Il publie aussi, toujours chez Casterman, un
court roman : Lilia entre l'air et l'eau. Enfin il
propose à Daniel Billon de dessiner le
quatrième Barbarella : Le miroir aux tempêtes
qui paraîtra dans L'écho des Savanes puis
chez Albin Michel.

En marge de cette production on peut citer un
port folio érotique (suite de dessins au pastel)
coédité par Futuropolis/Kesselring : Louise
rose ou les comptoirs d'éros et un autre dont
les sérigraphies accompagnent des textes
inédits de Max Jacob : Elucubration aux
éditions Baby Lone.

De 1984 à 1988, Forest assume la
responsabilité du cahier BD dans le mensuel
Okapi. Avec Savard, il crée pour cette revue le
personnage du détective-chasseur de
spectres Léonid Beaudragon.
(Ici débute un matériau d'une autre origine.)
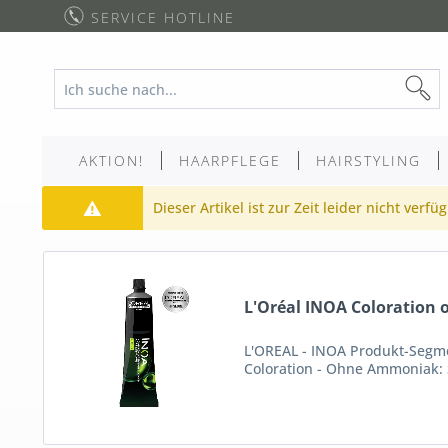
SERVICE HOTLINE
AKTION!
HAARPFLEGE
HAIRSTYLING
Dieser Artikel ist zur Zeit leider nicht verfü
L'Oréal INOA Coloration 
L'OREAL - INOA Produkt-Segme
Coloration - Ohne Ammoniak: S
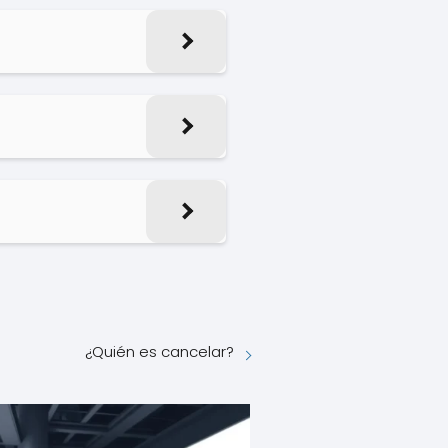
¿Quién es cancelar?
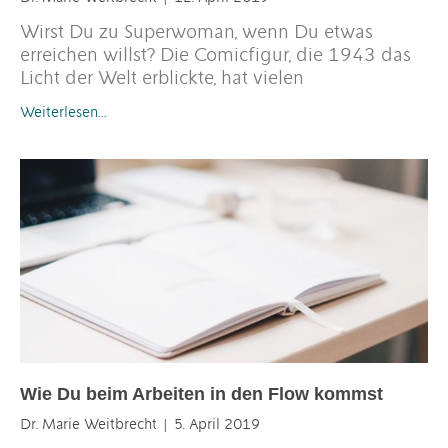
Wirst Du zu Superwoman, wenn Du etwas
erreichen willst? Die Comicfigur, die 1943 das
Licht der Welt erblickte, hat vielen
Weiterlesen…
Wie Du beim Arbeiten in den Flow kommst
Dr. Marie Weitbrecht
5. April 2019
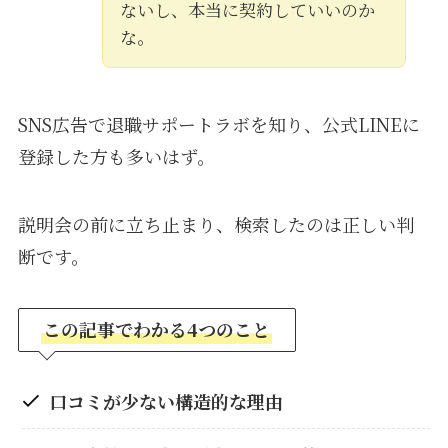
ないし、本当に契約していいのか
な。
SNS広告で退職サポートラボを知り、公式LINEに
登録した方も多いはず。
説明会の前に立ち止まり、検索したのは正しい判
断です。
この記事でわかる4つのこと
口コミが少ない構造的な理由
Trois albums
paraîtront : Le fantôme du Mandchou fou, La
nuit des Totems et le Scaphandrier du lundi
aux Humanoïdes Associés.

Aujourd'hui, avec la complicité d'Alain Bignon
pour le dessin, il publie Il faut y croire pour le
voir (les aventures de Narcisse Mulot), cent
pages à paraître en janvier 1996 chez
Dargaud éditeur.

En 1984, Jean Claude Forest a reçu le Grand
Prix de la ville d'Angoulême pour l'ensemble
de son oeuvre.

De 1976 à 1985, il est envoyé par le Ministère
des affaires étrangères, seul ou en
compagnie d'autres auteurs, à Budapest,
Alger, Constantine, Naïrobi, Séoul, Tokyo,
Lisbonne, Berlin-Est, afin d'y représenter la
bande dessinée d'expression française.